Machine learning prediction for lung dose in locally advanced esophageal cancer using volumetric modulated arc therapy

We developed machine learning (ML) models for predicting lung dose-volume histogram (DVH) metrics [V5 Gy, V20 Gy, and mean lung dose (MLD)] in locally advanced esophageal cancer volumetric modulated arc therapy and assessed the prediction accuracy of the models. Four ML models (linear regression, support vector machine, decision tree, and ensemble) were built with fivefold cross-validation of the predicted lung DVH metrics using a developed program by MATLAB R2022a. Eight explanatory variables were employed: gender, with/without simultaneous integrated boost and jaw tracking, age, height, weight, the ratio of the total irradiation angle to the total rotation angle of the gantry, and the ratio of the longitudinal length of the planning target volume overlapped with the whole lung to the length of the whole lung. To evaluate the prediction accuracy of the ML models, the differences and the Pearson correlation coefficients (r) between the predicted and planned doses were calculated.

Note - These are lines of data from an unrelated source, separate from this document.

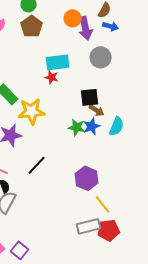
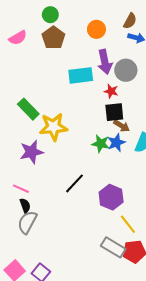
purple arrow: (86, 28) -> (105, 62), moved
red star: (52, 77) -> (111, 91), moved
black line: (37, 165) -> (74, 183), moved
gray rectangle: (89, 226) -> (113, 247), turned 45

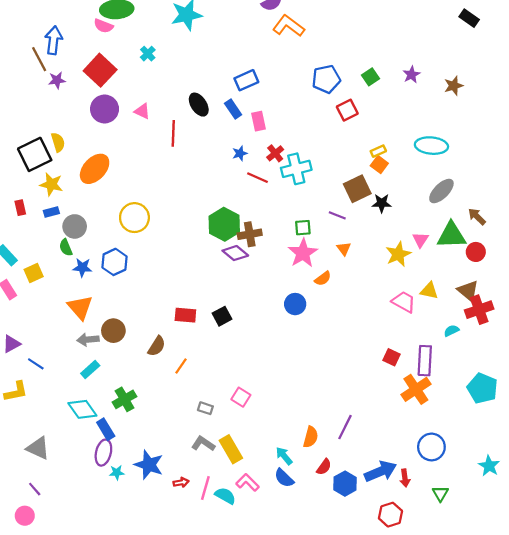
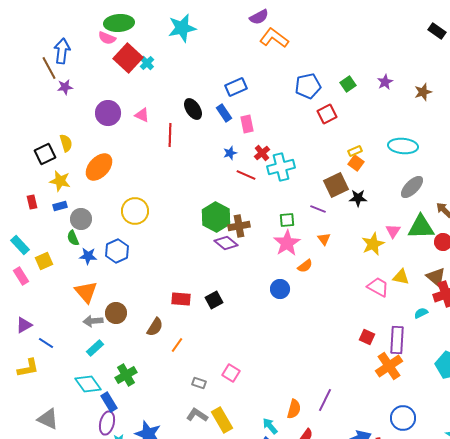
red square: (100, 70) -> (128, 58), moved
black square: (35, 154) -> (45, 154), size x0.7

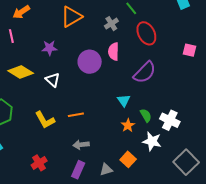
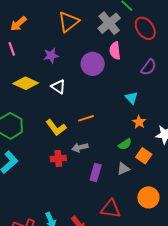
gray cross: (111, 24) -> (109, 23), size x1.6
purple semicircle: (145, 72) -> (149, 67), size x0.7
green semicircle: (146, 115) -> (125, 144), moved, turned 96
gray arrow: (81, 145) -> (80, 147), moved
red cross: (39, 163) -> (58, 158), moved, turned 35

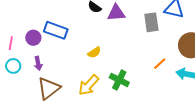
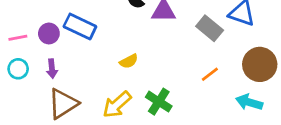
gray rectangle: (151, 22) -> (210, 28), turned -48
pink line: (11, 43) -> (18, 38), turned 64
orange line: (160, 64) -> (210, 74), moved

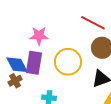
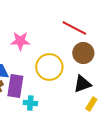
purple rectangle: (34, 63) -> (15, 86), moved

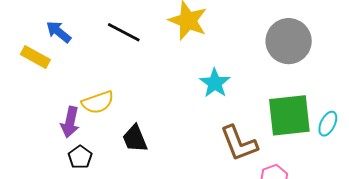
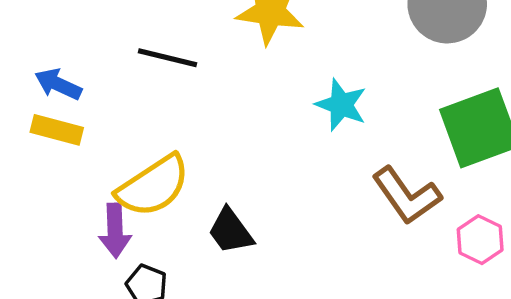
yellow rectangle: (35, 57) -> (57, 130), moved
yellow semicircle: (98, 102) -> (153, 186), size x1.4

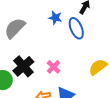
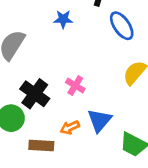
blue ellipse: (76, 28) -> (122, 26), moved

The mean ± standard deviation values of the planned lung doses of V5 Gy, V20 Gy, and MLD were 34.9 ± 15.2%, 11.9 ± 6.7%, and 7.2 ± 3.3 Gy, respectively. The differences for all models were -0.1 ± 8.0% (V5 Gy,), 0.1 ± 4.2% (V20 Gy), and -0.2 ± 1.7 Gy (MLD). The predicted lung doses were consistent with the clinically planned doses (V5 Gy [r = 0.7-0.8], V20 Gy [r = 0.6-0.8], and MLD [r = 0.7-0.9]), and there was no significant difference in the prediction accuracy among the ML models. These models can promptly evaluate and improve the quality of treatment plans by aiding patient-specific decision-making regarding lung-dose reduction before treatment planning.